Victor Luis Gea Garcia created BEAM-12489:
---------------------------------------------
Summary: Non retry strategy potentially causes data loss
Key: BEAM-12489
URL: https://issues.apache.org/jira/browse/BEAM-12489
Project: Beam
Issue Type: Bug
Components: io-py-gcp
Affects Versions: 2.30.0, 2.29.0, 2.28.0
Reporter: Victor Luis Gea Garcia
I have a streaming pipeline running in Dataflow which is loading data to Google
Cloud Storage. I get sporadic errors like "Error in _start_upload while
inserting file ...". The underlying issue seems to be that there is no retry
logic applied in method *_start_upload*
[here|[https://github.com/apache/beam/blob/v2.30.0/sdks/python/apache_beam/io/gcp/gcsio.py#L638]]
(There is even a TODO stating the need for this implementation.):
{code:java}
# TODO(silviuc): Refactor so that retry logic can be applied.
# There is retry logic in the underlying transfer library but we should make
# it more explicit so we can control the retry parameters.
@retry.no_retries # Using no_retries marks this as an integration point.
def _start_upload(self):{code}
All the other methods [in the same
module|https://github.com/apache/beam/blob/v2.30.0/sdks/python/apache_beam/io/gcp/gcsio.py]
have this backoff implementation:
{code:java}
@retry.with_exponential_backoff(
retry_filter=retry.retry_on_server_errors_and_timeout_filter){code}
, as the [Google Cloud Storage docs
suggest.|https://cloud.google.com/storage/docs/retry-strategy]
Is there any potential problem simply adding the same backoff implementation to
the def *_start_upload* method?
It's difficult to state the rate when these errors occurs, since it's a backend
issue which is not properly handled in the code. In my case, for a pipeline
which is constantly handling loads of events, in the last 15 days there were 5
occurrences. However, even if the rate is low, my main concern here is that
from my point of view when these errors on a resumable upload are thrown, since
there is no retry strategy, I'm just loosing that data right?

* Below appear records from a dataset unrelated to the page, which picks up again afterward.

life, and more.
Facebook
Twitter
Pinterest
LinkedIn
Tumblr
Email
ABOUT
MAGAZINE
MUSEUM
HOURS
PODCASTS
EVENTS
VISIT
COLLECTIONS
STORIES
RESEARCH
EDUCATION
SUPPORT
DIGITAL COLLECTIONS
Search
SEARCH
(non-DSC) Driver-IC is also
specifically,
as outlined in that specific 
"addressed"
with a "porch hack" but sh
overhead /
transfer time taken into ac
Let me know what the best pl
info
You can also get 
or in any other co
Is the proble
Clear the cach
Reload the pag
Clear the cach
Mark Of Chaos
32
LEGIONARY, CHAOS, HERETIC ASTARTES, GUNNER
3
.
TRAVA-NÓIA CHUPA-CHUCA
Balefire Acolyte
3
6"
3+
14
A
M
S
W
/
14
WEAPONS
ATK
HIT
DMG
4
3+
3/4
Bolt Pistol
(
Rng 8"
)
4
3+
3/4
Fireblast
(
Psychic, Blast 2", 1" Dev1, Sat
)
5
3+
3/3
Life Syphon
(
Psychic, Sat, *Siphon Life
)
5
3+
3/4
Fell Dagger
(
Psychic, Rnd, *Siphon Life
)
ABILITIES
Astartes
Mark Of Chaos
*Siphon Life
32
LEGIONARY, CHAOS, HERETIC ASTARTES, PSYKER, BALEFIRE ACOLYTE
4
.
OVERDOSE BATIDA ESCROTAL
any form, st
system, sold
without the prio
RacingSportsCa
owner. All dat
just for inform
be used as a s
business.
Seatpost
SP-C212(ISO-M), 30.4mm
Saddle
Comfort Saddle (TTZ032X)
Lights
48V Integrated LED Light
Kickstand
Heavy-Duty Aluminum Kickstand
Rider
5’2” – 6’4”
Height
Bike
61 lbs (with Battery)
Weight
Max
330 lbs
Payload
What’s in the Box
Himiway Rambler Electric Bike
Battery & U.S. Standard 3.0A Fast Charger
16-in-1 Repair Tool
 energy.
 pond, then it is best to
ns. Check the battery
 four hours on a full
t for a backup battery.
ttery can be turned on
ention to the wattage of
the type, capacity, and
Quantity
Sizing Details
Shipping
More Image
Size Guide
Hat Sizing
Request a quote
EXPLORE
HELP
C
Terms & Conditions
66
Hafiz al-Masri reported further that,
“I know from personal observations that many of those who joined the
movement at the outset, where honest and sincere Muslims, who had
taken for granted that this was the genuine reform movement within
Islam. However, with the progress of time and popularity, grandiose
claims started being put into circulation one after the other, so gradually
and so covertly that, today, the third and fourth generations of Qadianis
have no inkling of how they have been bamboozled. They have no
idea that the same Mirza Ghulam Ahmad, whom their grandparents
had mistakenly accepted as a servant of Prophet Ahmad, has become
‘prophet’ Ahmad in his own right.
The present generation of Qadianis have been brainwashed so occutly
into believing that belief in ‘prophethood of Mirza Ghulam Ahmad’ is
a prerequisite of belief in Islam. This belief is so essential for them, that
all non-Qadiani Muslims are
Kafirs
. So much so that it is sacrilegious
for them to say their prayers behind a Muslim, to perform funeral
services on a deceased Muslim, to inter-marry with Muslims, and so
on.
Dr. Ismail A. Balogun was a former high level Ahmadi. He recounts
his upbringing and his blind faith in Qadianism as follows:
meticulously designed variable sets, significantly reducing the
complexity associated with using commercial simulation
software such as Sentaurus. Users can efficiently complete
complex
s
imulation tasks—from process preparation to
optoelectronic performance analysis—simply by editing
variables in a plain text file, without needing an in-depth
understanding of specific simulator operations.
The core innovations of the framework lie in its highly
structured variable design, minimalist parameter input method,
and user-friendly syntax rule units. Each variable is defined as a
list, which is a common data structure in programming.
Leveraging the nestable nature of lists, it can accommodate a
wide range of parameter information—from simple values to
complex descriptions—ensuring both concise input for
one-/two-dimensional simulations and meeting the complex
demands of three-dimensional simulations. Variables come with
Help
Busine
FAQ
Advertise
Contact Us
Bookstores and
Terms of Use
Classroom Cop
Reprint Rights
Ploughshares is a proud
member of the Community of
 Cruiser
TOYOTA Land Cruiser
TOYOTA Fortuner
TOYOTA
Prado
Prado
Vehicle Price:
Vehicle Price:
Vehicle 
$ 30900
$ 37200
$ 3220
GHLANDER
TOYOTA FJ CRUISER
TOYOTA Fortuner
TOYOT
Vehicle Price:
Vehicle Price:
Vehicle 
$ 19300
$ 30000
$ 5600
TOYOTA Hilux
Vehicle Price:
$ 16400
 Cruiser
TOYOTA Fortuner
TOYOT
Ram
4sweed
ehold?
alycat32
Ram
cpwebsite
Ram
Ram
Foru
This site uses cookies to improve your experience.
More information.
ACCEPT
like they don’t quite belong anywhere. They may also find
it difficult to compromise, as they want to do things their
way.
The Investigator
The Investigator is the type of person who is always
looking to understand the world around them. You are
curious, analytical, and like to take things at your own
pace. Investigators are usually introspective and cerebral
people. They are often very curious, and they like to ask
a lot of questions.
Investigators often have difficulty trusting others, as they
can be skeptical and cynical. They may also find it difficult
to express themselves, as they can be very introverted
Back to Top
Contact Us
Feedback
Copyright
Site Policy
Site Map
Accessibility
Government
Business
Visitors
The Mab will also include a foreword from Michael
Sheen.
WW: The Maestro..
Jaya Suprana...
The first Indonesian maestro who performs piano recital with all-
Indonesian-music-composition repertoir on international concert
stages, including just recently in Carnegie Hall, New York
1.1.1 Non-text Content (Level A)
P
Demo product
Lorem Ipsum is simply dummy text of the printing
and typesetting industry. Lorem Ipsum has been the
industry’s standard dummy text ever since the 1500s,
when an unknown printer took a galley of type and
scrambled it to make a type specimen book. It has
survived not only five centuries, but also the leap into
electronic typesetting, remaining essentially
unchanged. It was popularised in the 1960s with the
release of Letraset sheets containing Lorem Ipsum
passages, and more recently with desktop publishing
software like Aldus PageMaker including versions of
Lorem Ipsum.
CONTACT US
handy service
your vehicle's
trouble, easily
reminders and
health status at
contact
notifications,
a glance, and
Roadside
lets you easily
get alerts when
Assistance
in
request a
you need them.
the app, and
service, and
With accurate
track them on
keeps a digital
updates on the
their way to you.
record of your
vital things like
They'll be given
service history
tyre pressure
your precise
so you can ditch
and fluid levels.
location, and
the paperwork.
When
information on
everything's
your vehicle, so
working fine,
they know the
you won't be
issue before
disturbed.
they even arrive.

If I'm wrong I'd love to learn why, what's actually happening and what I'm
missing. If I'm right, it means that due there is potential data losses then I
guess the priority for this should be raised?
In my case I'm using Dataflow with ApacheBeam 2.28, but checking the code in
the different versions the problem would be the same.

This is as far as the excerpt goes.